Could you please find each line in the records that contains the word "Balearen" and copy it?

(Information provided Opens)

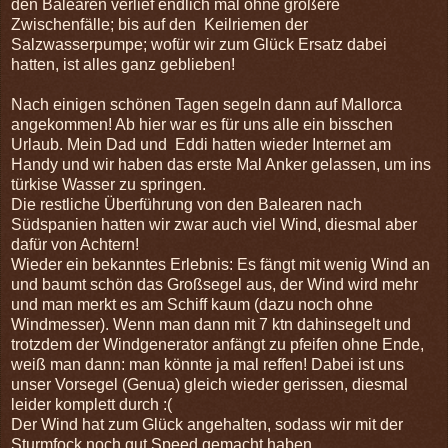
den Balearen verlief endlich mal ohne größere
Zwischenfälle; bis auf den Keilriemen der
Salzwasserpumpe; wofür wir zum Glück Ersatz dabei
hatten, ist alles ganz geblieben!
Nach einigen schönen Tagen segeln dann auf Mallorca
angekommen! Ab hier war es für uns alle ein bisschen
Urlaub. Mein Dad und Eddi hatten wieder Internet am
Handy und wir haben das erste Mal Anker gelassen, um ins
türkise Wasser zu springen.
Die restliche Überführung von den Balearen nach
Südspanien hatten wir zwar auch viel Wind, diesmal aber
dafür von Achtern!
Wieder ein bekanntes Erlebnis: Es fängt mit wenig Wind an
und baumt schön das Großsegel aus, der Wind wird mehr
und man merkt es am Schiff kaum (dazu noch ohne
Windmesser). Wenn man dann mit 7 ktn dahinsegelt und
trotzdem der Windgenerator anfängt zu pfeifen ohne Ende,
weiß man dann: man könnte ja mal reffen! Dabei ist uns
unser Vorsegel (Genua) gleich wieder gerissen, diesmal
leider komplett durch :(
Der Wind hat zum Glück angehalten, sodass wir mit der
Sturmfock noch gut Speed gemacht haben.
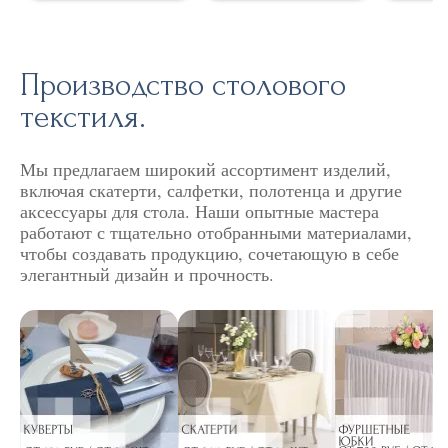
Производство столового
текстиля.
Мы предлагаем широкий ассортимент изделий,
включая скатерти, салфетки, полотенца и другие
аксессуары для стола. Наши опытные мастера
работают с тщательно отобранными материалами,
чтобы создавать продукцию, сочетающую в себе
элегантный дизайн и прочность.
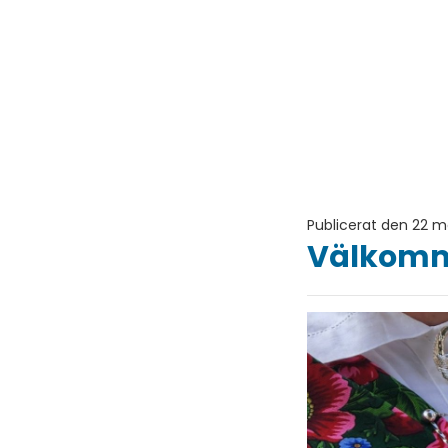
Publicerat den 22 m
Välkomme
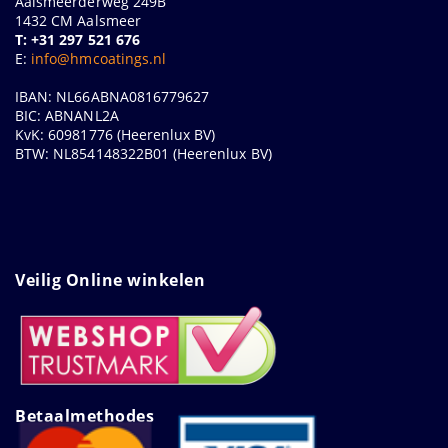
Aalsmeerderweg 249B
1432 CM Aalsmeer
T: +31 297 521 676
E:
info@hmcoatings.nl
IBAN: NL66ABNA0816779627
BIC: ABNANL2A
KvK: 60981776 (Heerenlux BV)
BTW: NL854148322B01 (Heerenlux BV)
Veilig Online winkelen
Betaalmethodes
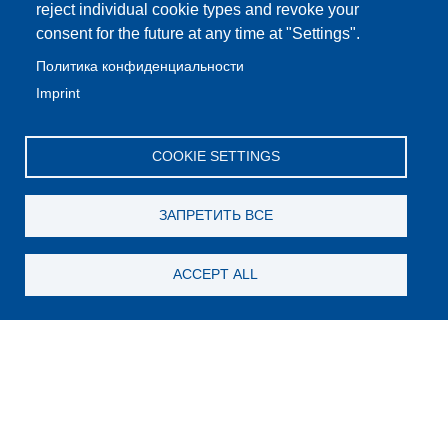
reject individual cookie types and revoke your
consent for the future at any time at "Settings".
Политика конфиденциальности
Imprint
COOKIE SETTINGS
ЗАПРЕТИТЬ ВСЕ
ACCEPT ALL
Still looking for something?
Subscribe for new content
E-Mail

(Information provided Closes)

Answer section:
den Balearen verlief endlich mal ohne größere
Die restliche Überführung von den Balearen nach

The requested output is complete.